Venkatesh KK, et al. - Researchers aimed at describing the patterns and factors associated with mode of delivery among pregnant women with human immunodeficiency virus (HIV) infection in the United States in relation to evolving HIV-in-pregnancy guidelines. They noted that about half of the pregnant women with HIV infection underwent cesarean delivery. An increase in the rate of repeat cesarean deliveries was noted over time, whereas the rate of HIV-indicated cesarean deliveries decreased. Women at high risk of mother-to-child transmission underwent cesarean deliveries more frequently.

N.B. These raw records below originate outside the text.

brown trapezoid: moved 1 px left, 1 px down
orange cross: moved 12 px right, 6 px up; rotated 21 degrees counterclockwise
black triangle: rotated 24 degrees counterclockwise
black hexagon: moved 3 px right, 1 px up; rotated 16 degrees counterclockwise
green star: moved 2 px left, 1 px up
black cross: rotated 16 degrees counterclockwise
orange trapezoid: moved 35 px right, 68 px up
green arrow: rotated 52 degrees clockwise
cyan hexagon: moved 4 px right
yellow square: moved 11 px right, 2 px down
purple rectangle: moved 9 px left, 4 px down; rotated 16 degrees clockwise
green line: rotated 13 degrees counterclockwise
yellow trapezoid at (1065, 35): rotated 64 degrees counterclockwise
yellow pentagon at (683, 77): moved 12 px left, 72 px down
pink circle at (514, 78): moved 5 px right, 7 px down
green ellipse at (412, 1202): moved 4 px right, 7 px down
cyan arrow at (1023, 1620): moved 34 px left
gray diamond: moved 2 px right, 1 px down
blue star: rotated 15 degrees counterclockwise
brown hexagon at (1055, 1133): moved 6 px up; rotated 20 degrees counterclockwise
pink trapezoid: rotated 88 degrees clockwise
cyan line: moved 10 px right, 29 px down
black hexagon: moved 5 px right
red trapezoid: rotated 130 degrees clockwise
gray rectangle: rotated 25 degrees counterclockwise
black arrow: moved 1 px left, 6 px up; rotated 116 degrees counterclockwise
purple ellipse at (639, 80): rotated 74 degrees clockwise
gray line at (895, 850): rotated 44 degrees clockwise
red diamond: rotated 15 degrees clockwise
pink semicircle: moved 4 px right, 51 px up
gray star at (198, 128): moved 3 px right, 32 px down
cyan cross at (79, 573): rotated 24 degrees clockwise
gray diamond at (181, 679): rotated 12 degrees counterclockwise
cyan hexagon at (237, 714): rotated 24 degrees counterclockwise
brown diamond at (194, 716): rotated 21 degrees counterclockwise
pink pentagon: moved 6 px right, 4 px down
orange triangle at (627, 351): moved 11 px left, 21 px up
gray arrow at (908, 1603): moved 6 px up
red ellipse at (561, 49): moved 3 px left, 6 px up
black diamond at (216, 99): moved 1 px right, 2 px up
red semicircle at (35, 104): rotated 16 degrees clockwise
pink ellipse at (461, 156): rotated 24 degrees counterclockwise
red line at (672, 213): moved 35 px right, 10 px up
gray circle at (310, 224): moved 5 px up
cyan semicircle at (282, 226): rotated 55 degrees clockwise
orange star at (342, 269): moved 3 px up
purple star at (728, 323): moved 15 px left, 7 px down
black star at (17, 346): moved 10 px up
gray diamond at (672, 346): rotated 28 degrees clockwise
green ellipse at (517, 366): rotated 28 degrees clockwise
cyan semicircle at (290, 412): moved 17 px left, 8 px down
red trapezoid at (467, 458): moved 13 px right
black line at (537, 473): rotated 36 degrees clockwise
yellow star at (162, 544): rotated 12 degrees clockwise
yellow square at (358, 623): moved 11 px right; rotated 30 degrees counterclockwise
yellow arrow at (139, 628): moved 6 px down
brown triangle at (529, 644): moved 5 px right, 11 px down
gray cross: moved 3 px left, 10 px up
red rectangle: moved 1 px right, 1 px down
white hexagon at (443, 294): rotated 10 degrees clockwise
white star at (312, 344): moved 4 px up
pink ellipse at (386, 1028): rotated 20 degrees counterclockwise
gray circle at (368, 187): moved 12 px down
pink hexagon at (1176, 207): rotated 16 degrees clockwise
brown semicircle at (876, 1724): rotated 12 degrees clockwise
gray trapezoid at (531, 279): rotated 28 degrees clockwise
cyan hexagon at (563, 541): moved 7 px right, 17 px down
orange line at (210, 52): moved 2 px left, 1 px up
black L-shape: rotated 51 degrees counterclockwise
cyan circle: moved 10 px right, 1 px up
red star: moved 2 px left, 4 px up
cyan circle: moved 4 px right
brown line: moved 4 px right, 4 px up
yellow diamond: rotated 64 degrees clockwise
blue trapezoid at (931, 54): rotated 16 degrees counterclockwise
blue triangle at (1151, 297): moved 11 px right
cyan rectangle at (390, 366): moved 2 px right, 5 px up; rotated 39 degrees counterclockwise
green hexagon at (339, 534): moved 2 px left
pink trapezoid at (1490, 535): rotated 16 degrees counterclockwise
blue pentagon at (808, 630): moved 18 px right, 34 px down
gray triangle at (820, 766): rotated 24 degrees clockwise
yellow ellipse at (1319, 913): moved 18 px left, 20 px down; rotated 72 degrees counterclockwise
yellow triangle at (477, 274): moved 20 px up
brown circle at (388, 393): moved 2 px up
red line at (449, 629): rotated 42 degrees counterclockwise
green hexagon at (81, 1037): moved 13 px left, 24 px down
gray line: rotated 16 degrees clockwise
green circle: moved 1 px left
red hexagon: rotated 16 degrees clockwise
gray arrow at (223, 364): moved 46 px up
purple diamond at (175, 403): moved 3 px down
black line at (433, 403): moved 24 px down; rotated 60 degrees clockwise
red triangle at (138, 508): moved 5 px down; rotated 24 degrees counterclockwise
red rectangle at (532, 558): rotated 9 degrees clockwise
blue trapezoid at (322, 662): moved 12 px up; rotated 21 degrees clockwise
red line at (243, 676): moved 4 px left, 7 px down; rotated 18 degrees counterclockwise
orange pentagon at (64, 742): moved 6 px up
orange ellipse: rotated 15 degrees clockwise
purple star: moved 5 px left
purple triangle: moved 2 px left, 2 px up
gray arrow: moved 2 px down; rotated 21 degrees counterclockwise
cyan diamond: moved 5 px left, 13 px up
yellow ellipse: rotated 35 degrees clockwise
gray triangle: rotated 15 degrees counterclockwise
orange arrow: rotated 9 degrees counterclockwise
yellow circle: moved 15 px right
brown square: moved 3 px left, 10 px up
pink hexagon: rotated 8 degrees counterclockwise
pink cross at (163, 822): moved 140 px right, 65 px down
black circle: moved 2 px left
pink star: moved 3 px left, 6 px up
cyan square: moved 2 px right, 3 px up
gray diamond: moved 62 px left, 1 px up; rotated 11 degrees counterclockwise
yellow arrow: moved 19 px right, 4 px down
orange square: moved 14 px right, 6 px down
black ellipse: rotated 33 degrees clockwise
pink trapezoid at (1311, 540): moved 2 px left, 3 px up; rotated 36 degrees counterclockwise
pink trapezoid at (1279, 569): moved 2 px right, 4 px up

Findings thereby highlight the significance of both early diagnosis and treatment of HIV infection in pregnancy and the option of vaginal delivery after cesarean among pregnant women with HIV infection.

Methods

  • Researchers performed an analysis of two observational studies, Pediatric AIDS Clinical Trials Group and International Maternal Pediatric Adolescent AIDS Clinical Trials Network Protocol P1025.
  • These studies enrolled pregnant women with HIV infection from 1998 to 2013 at more than 60 U.S. acquired immunodeficiency syndrome clinical research sites.
  • They conducted multivariable analyses of factors associated with an HIV-indicated cesarean delivery (ie, for prevention of mother-to-child transmission) relative to other indications and compared them according to prespecified time periods of evolving HIV-in-pregnancy guidelines: 1998–1999, 2000–2008, and 2009–2013.

Results

  • Researchers identified 6,444 pregnant women with HIV infection; 21% delivered in 1998–1999, 58% in 2000–2008, and 21% in 2009–2013; 3,025 (47%) delivered by cesarean.
  • An increase in cesarean delivery from 30% in 1998 to 48% in 2013 was noted.
  • Repeat cesarean deliveries increased from 16% in 1998 to 42% in 2013 among all cesarean deliveries; HIV-indicated cesarean deliveries peaked at 48% in 2004 and then dropped to 12% by 2013.
  • In multivariable analyses, an HIV-indicated cesarean delivery was more frequently observed in association with an HIV diagnosis during pregnancy, initiation of antiretroviral therapy in the third trimester, a plasma viral load 500 copies/mL or greater, and delivery between 37 and 40 weeks of gestation.
  • Analyses by time period indicated that an HIV diagnosis during pregnancy, initiation of antiretroviral therapy in the third trimester, and a plasma viral load of 500 copies/mL or greater were progressively more likely to be associated with an HIV-indicated cesarean delivery over time.